Here we are, Day 3 of Blogtober, and I already feel stuck, like I have nothing else to blog about. Which is completely untrue – I have two huge lists in my notes on my phone, but I couldn’t find anything I really felt like blogging about. So here we are, and I’m using my blog as my journal.
I’ve been super restless today, but also full of a weird energy that feels foreign to me. I don’t feel centered – I actually feel completely unbalanced. I can’t even get my words out properly. Maybe I’m over tired, but I’ve been like this pretty much all day.

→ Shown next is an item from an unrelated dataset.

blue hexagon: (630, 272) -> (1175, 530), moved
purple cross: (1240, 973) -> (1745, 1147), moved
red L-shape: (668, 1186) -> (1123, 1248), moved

Do you ever feel like you’re the only one who cares, and other people are so damn self centered and selfish? Cause that’s how I felt today. And it made me angry, because how can people be so selfish? I feel like so many people lack compassion and empathy, and that’s so hard for me to comprehend because I am extremely empathetic. I also realized that I’m pushy AF. I don’t mean to be….well, that’s not true. When it comes to what I believe is doing the right thing, then I think everyone should do it. So I guess I do mean to be. But after talking to a wonderful friend, whose like a second Mom to me, I realized I can’t worry about anyone else. I can only control myself and my own actions, no one else’s. And I need to let it go when things don’t go how I want them to.

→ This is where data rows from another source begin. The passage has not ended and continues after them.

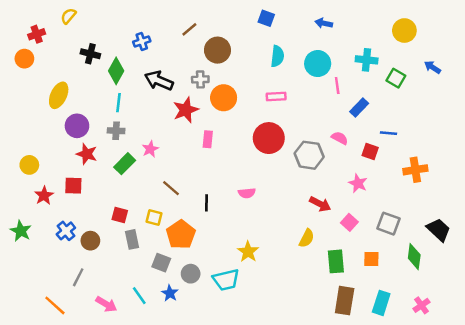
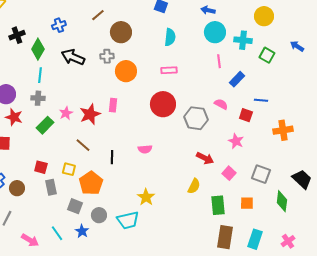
yellow circle: (404, 31) -> (264, 16), moved
black cross: (90, 54) -> (17, 35), turned -35
cyan circle: (318, 64) -> (215, 32), moved
red star: (186, 110) -> (90, 114), moved

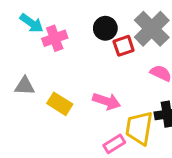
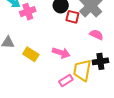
red square: (124, 46) -> (72, 17), turned 32

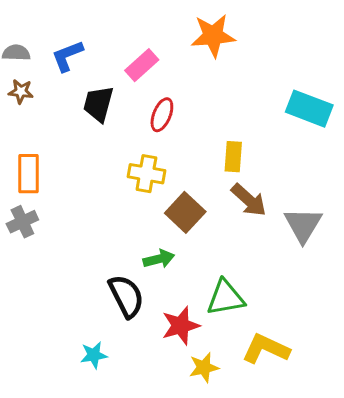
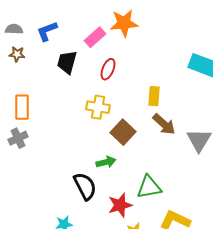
orange star: (213, 36) -> (124, 23), moved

I spent a lot of my day feeling some kind of way, and now that I’m reflecting on it, I realize that I didn’t have to. But you live and you learn, and I’ll use this day as an opportunity to grow.

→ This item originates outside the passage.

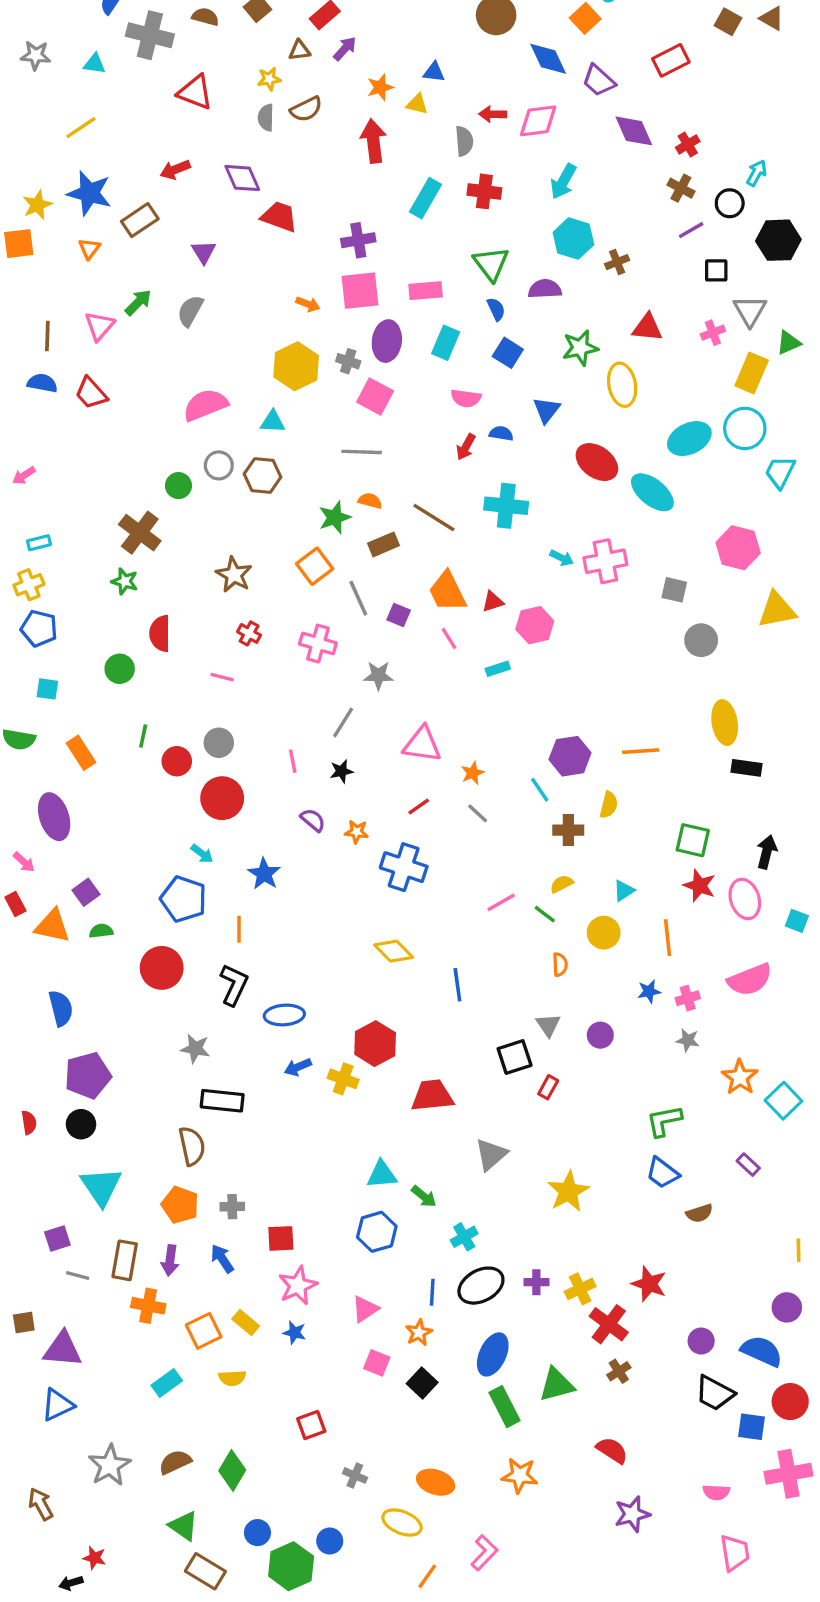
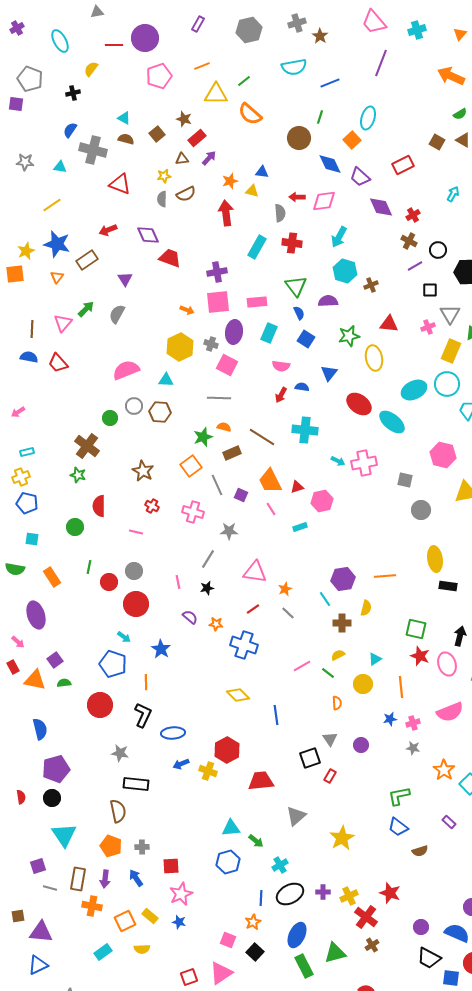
cyan arrow: (757, 173) -> (453, 194), moved
pink triangle: (365, 1309) -> (221, 973), moved, size x1.4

I still feel restless, but hopefully that will pass soon. I wish I could describe exactly how I feel, but I’m not sure how to even put it into words. It’s a strange, anxious, energy. And I’m wondering if it’s because of all the pent up anger I was harboring today, or because there’s kind of a lot going on in my life in general, or a mixture of both.
I guess I just need to learn how to chill. And when I feel myself getting angry about stuff I can’t control, I need to let it go. And when I feel uncentered, maybe I need to journal, or sit in a quiet place and ask myself what’s going on. Maybe I should take up meditation, it would honestly probably be very beneficial to me.
It looks like Day 3 wasn’t a total failure, after all. I do feel better. And now that that’s off my chest, I’m off to bed. Hopefully tomorrow I’ll feel a little less restless, and a lot more balanced.